May 11, 2016
The 40 Years of Comics Project - Day 442: Batman #664, May 2007
Gotham is a really awful place.
I have on my shelf of role-playing games (honestly, they don't come much geekier than I) a few of the manuals for a strange game called Kult. The setting for Kult is a city populated by demonic creatures that serves as the archetypal template for all cities. One accesses this city by finding the places in the "real" world that intersect with it. I think that Gotham stands as an archetypal representation of everything terrible about our cities, a Frygian demonic parody of the heavenly City of Light. It makes perfect sense to have Batman stride, Hades-like, through this neon-lit netherworld.

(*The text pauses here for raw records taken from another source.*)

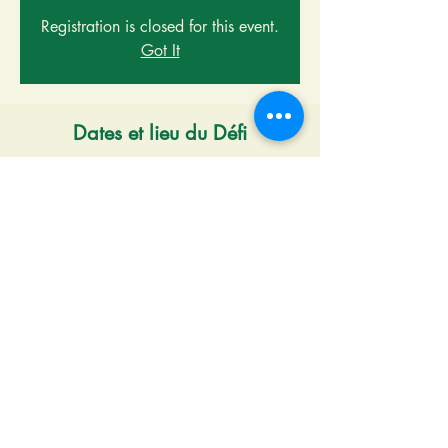
Registration is closed for this event.
Got It
Dates et lieu du Défi
23 janv. 2022, 08:30 – 15:00
Bures-sur-Yvette
Lisez et inscrivez-vous
Raid Nature Orientation en
équipe de 3 (mixte
ou non)
en autonomie complète.
Le parcours est spécifique au début et rejoint
rapidement celui des autres épreuves.
Ce
parcours, renouvelé chaque année, est toujours
original et tenu secret jusqu’au moment du
départ
. Il comporte des passages obligatoires
(PC ou Point de Contrôle) ainsi que des balises
optionnelles à pointer, chaque équipe traçant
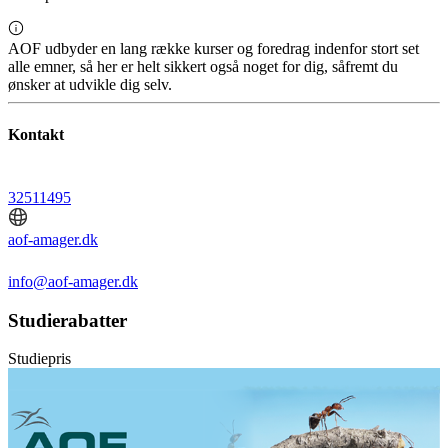
AOF udbyder en lang række kurser og foredrag indenfor stort set
alle emner, så her er helt sikkert også noget for dig, såfremt du
ønsker at udvikle dig selv.
Kontakt
32511495
aof-amager.dk
info@aof-amager.dk
Studierabatter
Studiepris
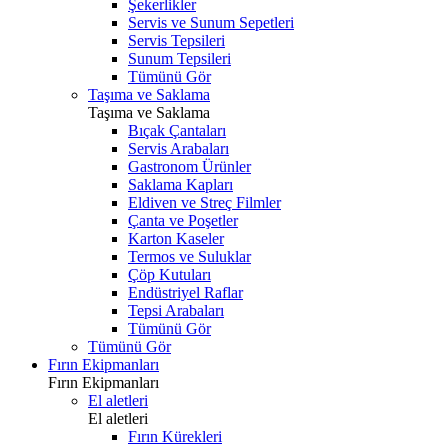
Şekerlikler
Servis ve Sunum Sepetleri
Servis Tepsileri
Sunum Tepsileri
Tümünü Gör
Taşıma ve Saklama
Taşıma ve Saklama
Bıçak Çantaları
Servis Arabaları
Gastronom Ürünler
Saklama Kapları
Eldiven ve Streç Filmler
Çanta ve Poşetler
Karton Kaseler
Termos ve Suluklar
Çöp Kutuları
Endüstriyel Raflar
Tepsi Arabaları
Tümünü Gör
Tümünü Gör
Fırın Ekipmanları
Fırın Ekipmanları
El aletleri
El aletleri
Fırın Kürekleri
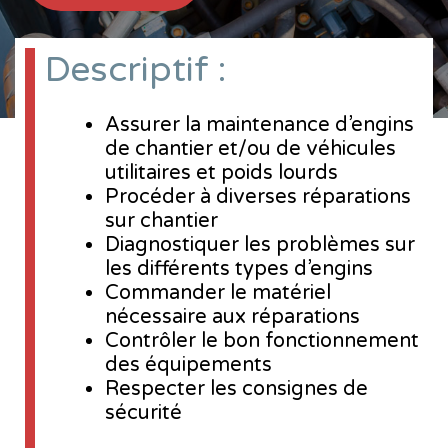
Descriptif :
Assurer la maintenance d’engins
de chantier et/ou de véhicules
utilitaires et poids lourds
Procéder à diverses réparations
sur chantier
Diagnostiquer les problèmes sur
les différents types d’engins
Commander le matériel
nécessaire aux réparations
Contrôler le bon fonctionnement
des équipements
Respecter les consignes de
sécurité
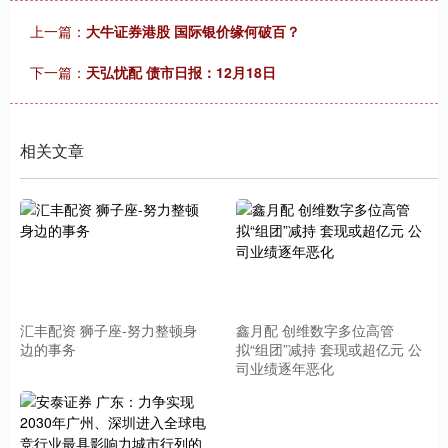
上一篇：
大牛证券港股 国际银价缘何破百？
下一篇：
天弘忧配 债市日报：12月18日
相关文章
汇丰配资 狮子座-努力整顿身
鑫月配 创维数字多位高管
边的事务
拟“组团”减持 套现或超亿元 公
司业绩逐年恶化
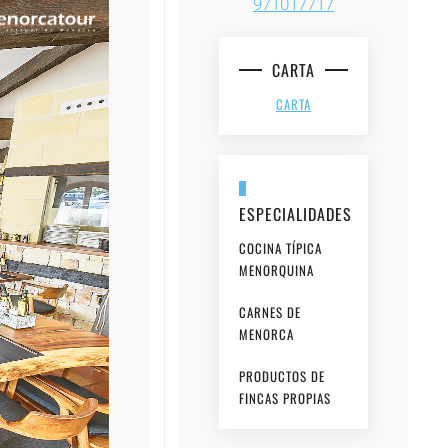
971017717
CARTA
CARTA
ESPECIALIDADES
COCINA TÍPICA
MENORQUINA
CARNES DE
MENORCA
PRODUCTOS DE
FINCAS PROPIAS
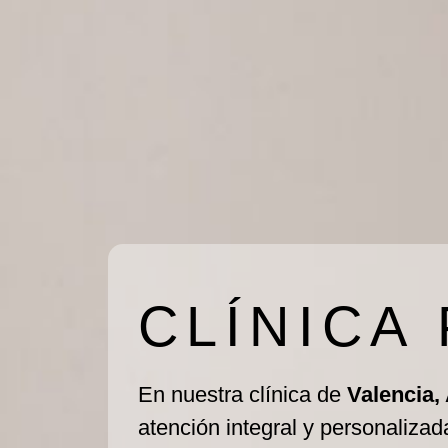
CLÍNICA
En nuestra clínica de
Valencia,
atención integral y personalizad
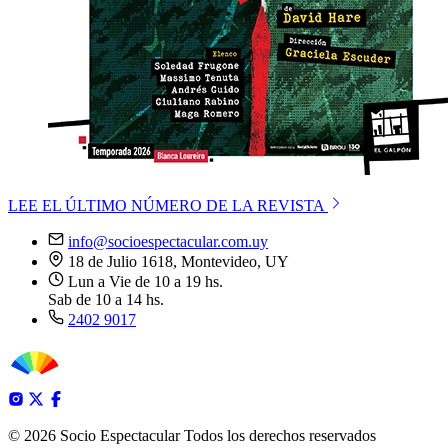
LEE EL ÚLTIMO NÚMERO DE LA REVISTA
info@socioespectacular.com.uy
18 de Julio 1618, Montevideo, UY
Lun a Vie de 10 a 19 hs.
Sab de 10 a 14 hs.
2402 9017
© 2026 Socio Espectacular
Todos los derechos reservados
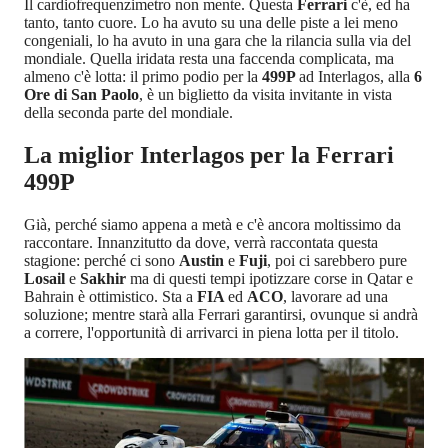
Il cardiofrequenzimetro non mente. Questa
Ferrari
c'è, ed ha
tanto, tanto cuore. Lo ha avuto su una delle piste a lei meno
congeniali, lo ha avuto in una gara che la rilancia sulla via del
mondiale. Quella iridata resta una faccenda complicata, ma
almeno c'è lotta: il primo podio per la
499P
ad Interlagos, alla
6
Ore di San Paolo
, è un biglietto da visita invitante in vista
della seconda parte del mondiale.
La miglior Interlagos per la Ferrari
499P
Già, perché siamo appena a metà e c'è ancora moltissimo da
raccontare. Innanzitutto da dove, verrà raccontata questa
stagione: perché ci sono
Austin
e
Fuji
, poi ci sarebbero pure
Losail
e
Sakhir
ma di questi tempi ipotizzare corse in Qatar e
Bahrain è ottimistico. Sta a
FIA
ed
ACO
, lavorare ad una
soluzione; mentre starà alla Ferrari garantirsi, ovunque si andrà
a correre, l'opportunità di arrivarci in piena lotta per il titolo.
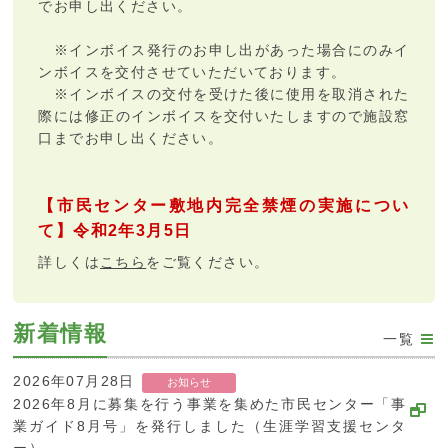
でお申し出ください。
※インボイス発行のお申し出があった場合にのみイ
ンボイスを交付させていただいております。
※インボイスの交付を受けた後に使用を取消された
際には修正のインボイスを交付いたしますので施設窓
口までお申し出ください。
【市民センター敷地内完全禁煙の実施につい
て】令和2年3月5日
詳しくは
こちら
をご覧ください。
新着情報
一覧
2026年07月28日
お知らせ
2026年8月に募集を行う事業を集めた市民センター「事
業ガイド8月号」を発行しました（生涯学習支援センタ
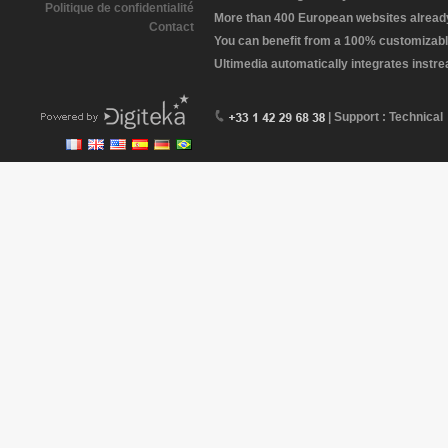
Politique de confidentialité
More than 400 European websites already 
Contact
You can benefit from a 100% customizabl
Ultimedia automatically integrates instr
| Support : Technical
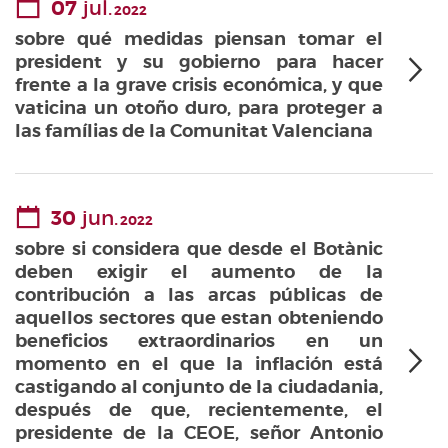
07
jul.
2022
sobre qué medidas piensan tomar el
president y su gobierno para hacer
frente a la grave crisis económica, y que
vaticina un otoño duro, para proteger a
las famílias de la Comunitat Valenciana
30
jun.
2022
sobre si considera que desde el Botànic
deben exigir el aumento de la
contribución a las arcas públicas de
aquellos sectores que estan obteniendo
beneficios extraordinarios en un
momento en el que la inflación está
castigando al conjunto de la ciudadania,
después de que, recientemente, el
presidente de la CEOE, señor Antonio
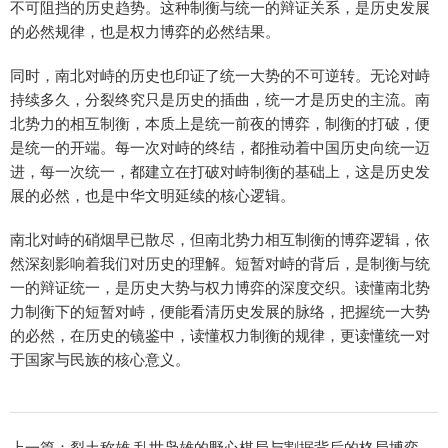
不可阻挡的历史趋势。这种制衡与统一的辩证关系，是历史发展
的必然规律，也是权力博弈的必然结果。
同时，南北对峙的历史也印证了统一大势的不可逆转。无论对峙
持续多久，分裂终究只是历史的插曲，统一才是历史的主流。南
北势力的相互制衡，本质上是统一前夜的博弈，制衡的打破，便
是统一的开端。每一次对峙的终结，都推动着中国历史向统一迈
进，每一次统一，都建立在打破对峙制衡的基础上，这是历史发
展的必然，也是中华文明延续的核心逻辑。
南北对峙的硝烟早已散尽，但南北势力相互制衡的博弈逻辑，依
然深刻影响着我们对历史的理解。短暂对峙的背后，是制衡与统
一的辩证统一，是历史大势与权力博弈的深度交织。读懂南北势
力制衡下的短暂对峙，便能看清历史发展的脉络，把握统一大势
的必然，在历史的镜鉴中，读懂权力制衡的规律，更读懂统一对
于国家与民族的核心意义。
上一篇：
裂土称雄 乱世枭雄的野心棋局与割据背后的格局博弈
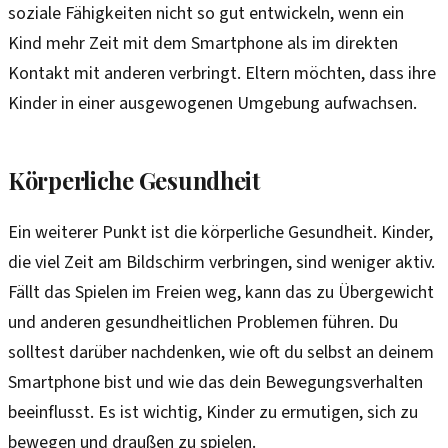
soziale Fähigkeiten nicht so gut entwickeln, wenn ein
Kind mehr Zeit mit dem Smartphone als im direkten
Kontakt mit anderen verbringt. Eltern möchten, dass ihre
Kinder in einer ausgewogenen Umgebung aufwachsen.
Körperliche Gesundheit
Ein weiterer Punkt ist die körperliche Gesundheit. Kinder,
die viel Zeit am Bildschirm verbringen, sind weniger aktiv.
Fällt das Spielen im Freien weg, kann das zu Übergewicht
und anderen gesundheitlichen Problemen führen. Du
solltest darüber nachdenken, wie oft du selbst an deinem
Smartphone bist und wie das dein Bewegungsverhalten
beeinflusst. Es ist wichtig, Kinder zu ermutigen, sich zu
bewegen und draußen zu spielen.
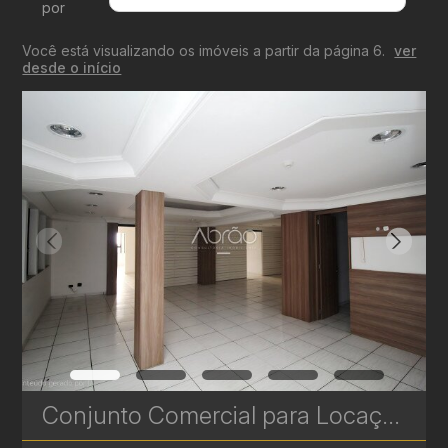
por
Menor Valor
Você está visualizando os imóveis a partir da página 6.
ver
Maior Valor
desde o início
Menor Área
Maior Área
Recentes
Conjunto Comercial para Locação no Centro de Curitiba - Rua Ébano Pereira - 213 m² | Ref. 1823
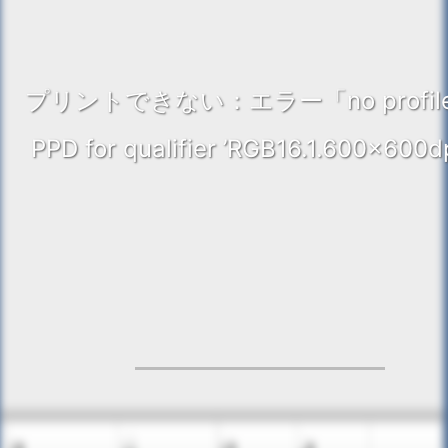
プリントできない：エラー「no profiles
PPD for qualifier ’RGB16.1.600x600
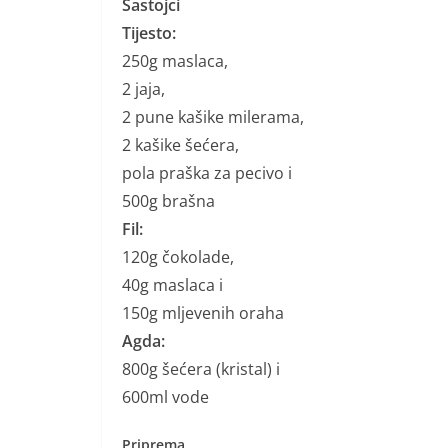
Sastojci
Tijesto:
250g maslaca,
2 jaja,
2 pune kašike milerama,
2 kašike šećera,
pola praška za pecivo i
500g brašna
Fil:
120g čokolade,
40g maslaca i
150g mljevenih oraha
Agda:
800g šećera (kristal) i
600ml vode
Priprema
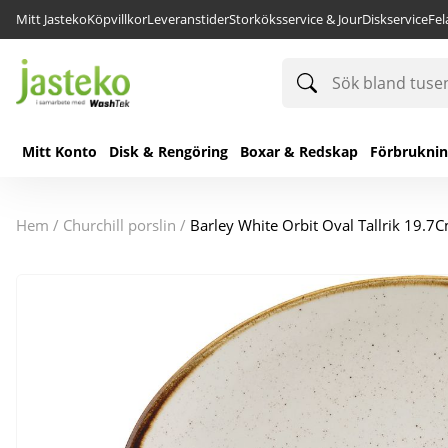
Mitt Jasteko
Köpvillkor
Leveranstider
Storköksservice & Jour
Diskservice
Fe
Sök
bland
tusentals
produkter
Mitt Konto
Disk & Rengöring
Boxar & Redskap
Förbrukni
hem
/
churchill porslin
/
Barley White Orbit Oval Tallrik 19.7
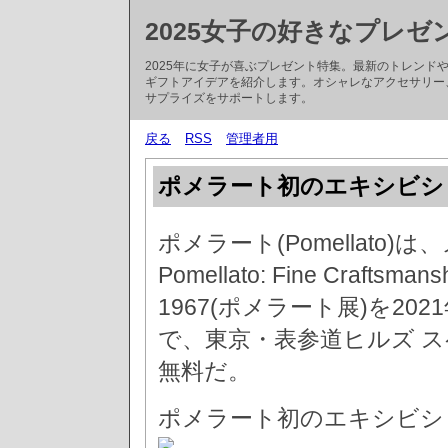
2025女子の好きなプレゼ
2025年に女子が喜ぶプレゼント特集。最新のトレン
ギフトアイデアを紹介します。オシャレなアクセサリー
サプライズをサポートします。
戻る
RSS
管理者用
ポメラート初のエキシビシ
ポメラート(Pomellato
Pomellato: Fine Craftsmans
1967(ポメラート展)を2021
で、東京・表参道ヒルズ ス
無料だ。
ポメラート初のエキシビシ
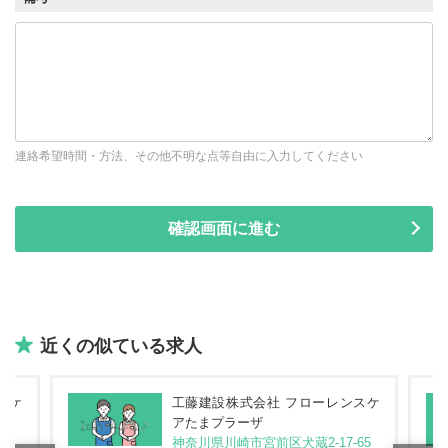
連絡希望時間・方法、その他不明な点等自由に入力してください
近くの似ている求人
スケ
工藤建設株式会社 フローレンスケ
アたまプラーザ
-2
神奈川県川崎市宮前区犬蔵2-17-65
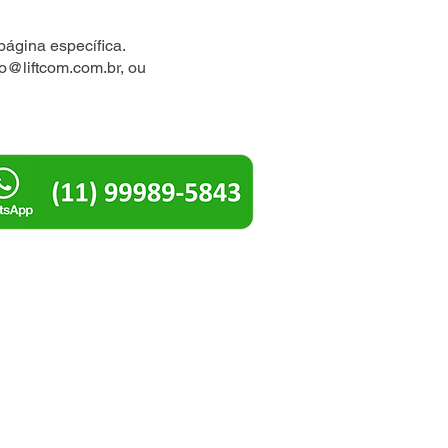
página específica.
io@liftcom.com.br
, ou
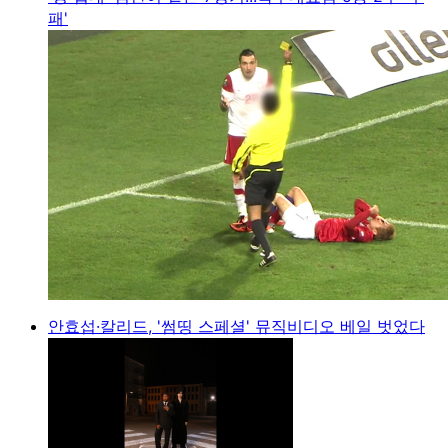
패'
안효섭·칼리드, '썸띵 스페셜' 뮤직비디오 베일 벗었다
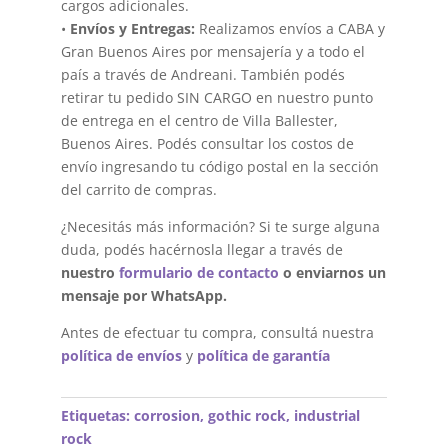
cargos adicionales.
•
Envíos y Entregas:
Realizamos envíos a CABA y
Gran Buenos Aires por mensajería y a todo el
país a través de Andreani. También podés
retirar tu pedido SIN CARGO en nuestro punto
de entrega en el centro de Villa Ballester,
Buenos Aires. Podés consultar los costos de
envío ingresando tu código postal en la sección
del carrito de compras.
¿Necesitás más información? Si te surge alguna
duda, podés hacérnosla llegar a través de
nuestro
formulario de contacto
o enviarnos un
mensaje por WhatsApp.
Antes de efectuar tu compra, consultá nuestra
política de envíos
y
política de garantía
Etiquetas:
corrosion
,
gothic rock
,
industrial
rock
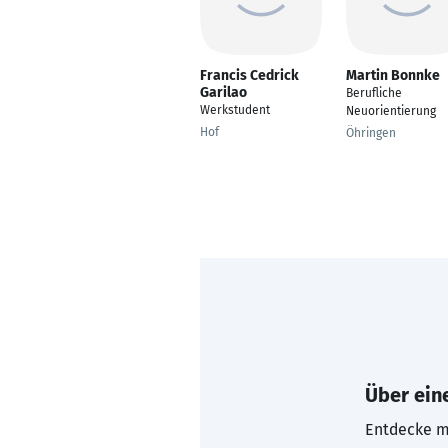
Francis Cedrick
Martin Bonnke
Garilao
Berufliche
Werkstudent
Neuorientierung
Hof
Öhringen
Über eine
Entdecke mi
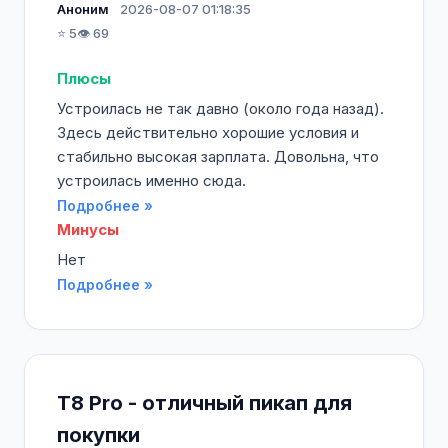
Аноним
2026-08-07 01:18:35
⭐ 5
👁️ 69
Плюсы
Устроилась не так давно (около года назад).
Здесь действительно хорошие условия и
стабильно высокая зарплата. Довольна, что
устроилась именно сюда.
Подробнее »
Минусы
Нет
Подробнее »
T8 Pro - отличный пикап для
покупки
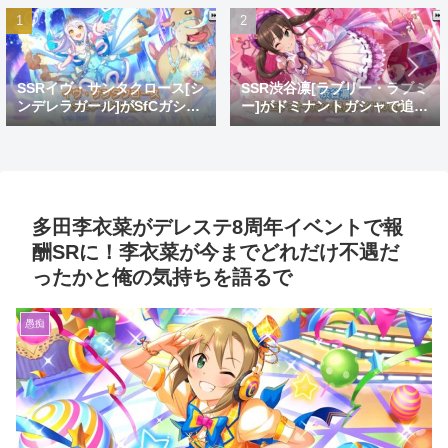
SSRイヴ・サンタクロース[シ
SSR渋谷凛[ラブリー・ラブミ
ンデレラガール]がSfCガシャ
ー]がドミナントガシャで追
で登場！おめでとうイヴ。大
加！蒼を捨てし8周目先発ゴ
好きだよイヴ。
リ推し
多田李衣菜がデレステ8周年イベントで報
酬SRに！李衣菜が今までどれだけ不遇だ
ったかと俺の気持ちを語るで
愚痴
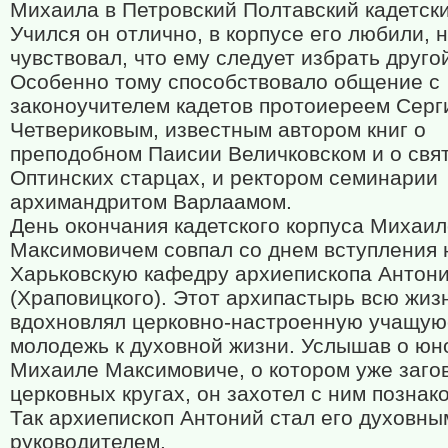
Михаила в Петровский Полтавский кадетски
Учился он отлично, в корпусе его любили, 
чувствовал, что ему следует избрать другой
Особенно тому способствовало общение с
законоучителем кадетов протоиереем Серг
Четвериковым, известным автором книг о
преподобном Паисии Величковском и о свя
Оптинских старцах, и ректором семинарии
архимандритом Варлаамом.
День окончания кадетского корпуса Михаи
Максимовичем совпал со днем вступления 
Харьковскую кафедру архиепископа Антон
(Храповицкого). Этот архипастырь всю жиз
вдохновлял церковно-настроенную учащую
молодежь к духовной жизни. Услышав о юн
Михаиле Максимовиче, о котором уже заго
церковных кругах, он захотел с ним познак
Так архиепископ Антоний стал его духовны
руководителем.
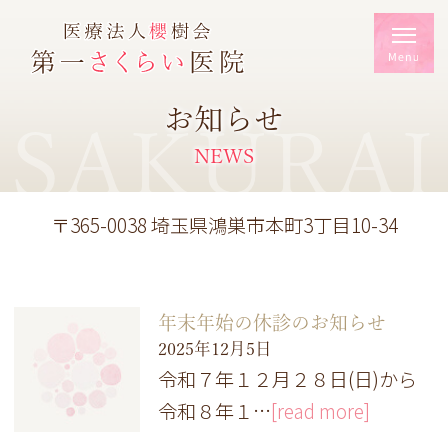
お知らせ
SAKURAI
NEWS
〒365-0038 埼玉県鴻巣市本町3丁目10-34
年末年始の休診のお知らせ
2025年12月5日
令和７年１２月２８日(日)から
令和８年１…
[read more]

Third last page. 5th panel. "And I'm thinking about the files in the black casebook." With that, Grant Morrison takes Batman out of his comfortable netherworld, and into a strange, spiraling (that joke will make sense in a few months) rabbit hole to Wonderland. I wish I'd been able to speak to some long-time Bat-readers as they began this descent beneath the comfortable unpleasantness of Gotham city. And it's not just a narratological descent, but a historical one. After the fact, DC published Batman: The Black Casebook, a collection of the stories from the 50s and 60s that inspired Morrison's work. Those were some very strange decades for Batman, well before the Dark Knight Detective persona was solidified in the 70s. And seeing these little goodies re-visited in the 21st century pushes Batman, and his readers, out of their Millerian comfort zone, and into the realms of the odd.
It's a glorious trip. I had to reign myself in this morning, and not grab the next issue after this one. In Alice's Adventures in Wonderland, we're told that Alice's fall down the rabbit hole is slow and gentle. Our journey with Batman is no such thing. Strap in.